## YOUR INSTRUCTIONS
Every line that contains "assoluto" must be located and copied from the data.

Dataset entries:
__________________________________________________

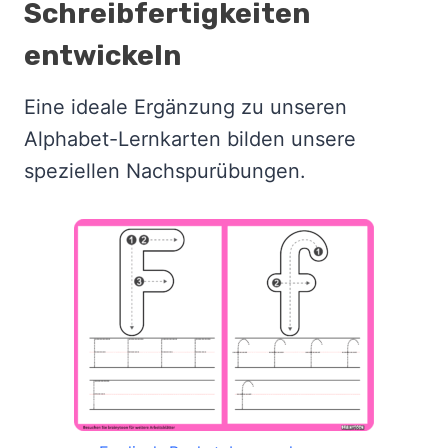
Schreibfertigkeiten
entwickeln
Eine ideale Ergänzung zu unseren
Alphabet-Lernkarten bilden unsere
speziellen Nachspurübungen.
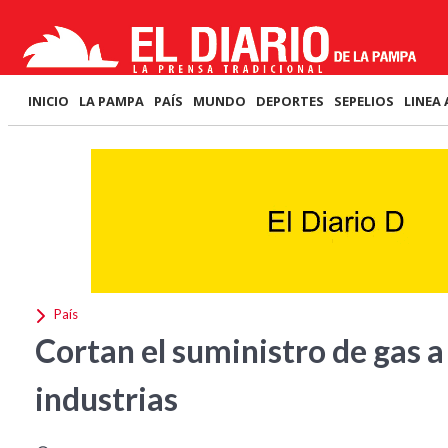
INICIO
LA PAMPA
PAÍS
MUNDO
DEPORTES
SEPELIOS
LINEA 
País
Cortan el suministro de gas a
industrias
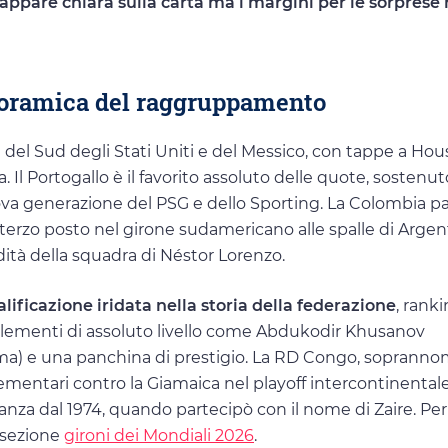
ppare chiara sulla carta ma i margini per le sorprese
noramica del raggruppamento
i del Sud degli Stati Uniti e del Messico, con tappe a Hou
. Il Portogallo è il favorito assoluto delle quote, sostenu
va generazione del PSG e dello Sporting. La Colombia p
l terzo posto nel girone sudamericano alle spalle di Arge
dità della squadra di Néstor Lorenzo.
lificazione iridata nella storia della federazione
, rank
 elementi di assoluto livello come Abdukodir Khusanov
a) e una panchina di prestigio. La RD Congo, sopranno
ementari contro la Giamaica nel playoff intercontinentale
tanza dal 1974, quando partecipò con il nome di Zaire. Per 
 sezione
gironi dei Mondiali 2026
.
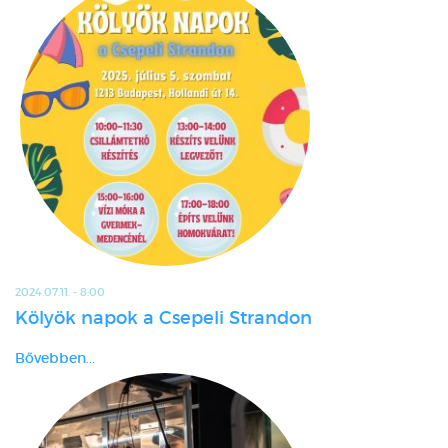
2024.07.11. - 8:00
Kölyök napok a Csepeli Strandon
Bővebben...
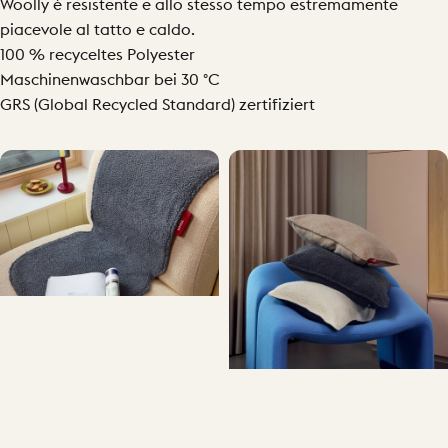
Woolly è resistente e allo stesso tempo estremamente
piacevole al tatto e caldo.
100 % recyceltes Polyester
Maschinenwaschbar bei 30 °C
GRS (Global Recycled Standard) zertifiziert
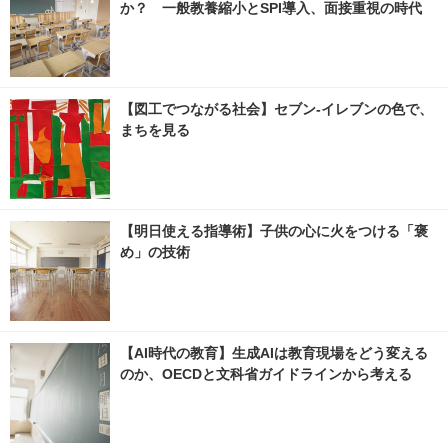
か？ 一般教養縮小とSPI導入、面接重視の時代
【図工でつながる社会】セブン‐イレブンの色で、
まちを見る
【明日使える指導術】子供の心に火をつける「褒
め」の技術
【AI時代の教育】生成AIは教育現場をどう変える
のか、OECDと文科省ガイドラインから考える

__________________________________________________

## WRITTEN SOLUTION
. Il Portogallo è il favorito assoluto delle quote, sostenu
 elementi di assoluto livello come Abdukodir Khusanov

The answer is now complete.